In later years, Berkeley was embarrassed by The Wychford Poisoning Case, telling a correspondent: “I blush hotly whenever I look now at its intolerably facetious pages.” Sheringham, as well as his sidekick Alec Grierson and Grierson's cousin Shelia Purefoy are indeed at times irritatingly facetious in their conversations together, and the recurrent horseplay (including forced spanking) between the married Grierson and his 19-year-old cousin Shelia, as Tony Medawar notes in his introduction to the first republication of the novel “reads oddly today.” Medawar points out that the novel is “notable for the innovative consideration of psychology as a method of crime detection.” As Sheringham lectures Grierson: “What do you think it is that makes any great murder case so absorbingly interesting?
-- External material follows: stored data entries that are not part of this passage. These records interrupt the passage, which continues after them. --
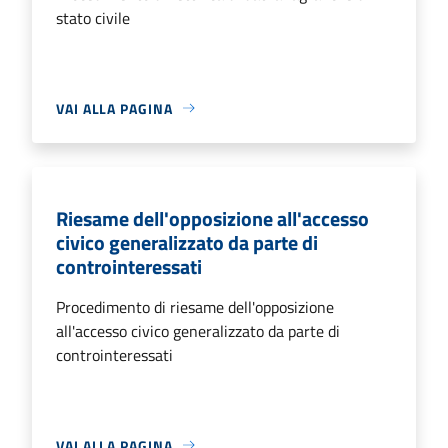
stato civile
VAI ALLA PAGINA
Riesame dell'opposizione all'accesso
civico generalizzato da parte di
controinteressati
Procedimento di riesame dell'opposizione
all'accesso civico generalizzato da parte di
controinteressati
VAI ALLA PAGINA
Not the sordid facts in themselves. No, it's the psychology of the people concerned; the character of the criminal, the character of the victim, their reactions to violence, what they thought and felt and suffered over it all. The circumstances of the case, the methods of the murder, the steps he tales to elude detection—all these arise directly out of character; in themselves they’re only secondary. Facts, you might say, depend on psychology.” The case's “sordid facts” do ultimately prove to be underwhelming (“Real life is one anti-climax after another, you know,” Sheringham observes), and it is the speculations about the psychological motivations of the suspects that sustains the suspense of the narrative. Sheringham also expresses throughout the novel very jaundiced views of the legal system, including the competence of judges: as Martin Edwards notes, Berkeley “devoted several of his novels to subversive attacks on conventional justice.”

==Bibliography==
- Berkeley, Anthony. The Wychford Poisoning Case. 1926. Introduction by Tony Medawar. Collins Crime Club-HarperCollins, 2021. ISBN 978-0-00-833388-1.
- Edwards, Martin. The Golden Age of Murder: The Mystery of the Writers Who Invented the Modern Detective Story. London: Collins Crime Club-HarperCollins, 2016. ISBN 978-0-00-810598-3.